■ INSTRUCTIONS TO FOLLOW: In the records below, find the line containing "esperienza contro coppie"; give it again exactly, along with every line that follows, and nothing else.

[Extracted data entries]
↓↓↓
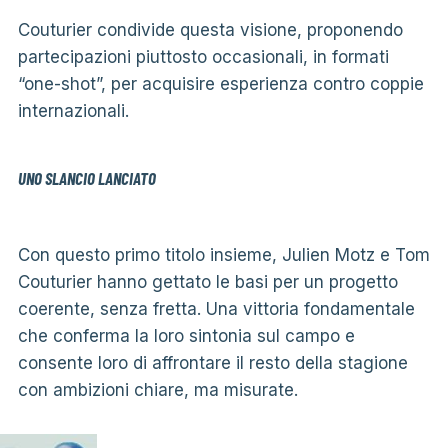
Couturier condivide questa visione, proponendo
partecipazioni piuttosto occasionali, in formati
“one-shot”, per acquisire esperienza contro coppie
internazionali.
UNO SLANCIO LANCIATO
Con questo primo titolo insieme, Julien Motz e Tom
Couturier hanno gettato le basi per un progetto
coerente, senza fretta. Una vittoria fondamentale
che conferma la loro sintonia sul campo e
consente loro di affrontare il resto della stagione
con ambizioni chiare, ma misurate.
↑↑↑
■ RESPONSE FOR THIS EXERCISE:
“one-shot”, per acquisire esperienza contro coppie
internazionali.
UNO SLANCIO LANCIATO
Con questo primo titolo insieme, Julien Motz e Tom
Couturier hanno gettato le basi per un progetto
coerente, senza fretta. Una vittoria fondamentale
che conferma la loro sintonia sul campo e
consente loro di affrontare il resto della stagione
con ambizioni chiare, ma misurate.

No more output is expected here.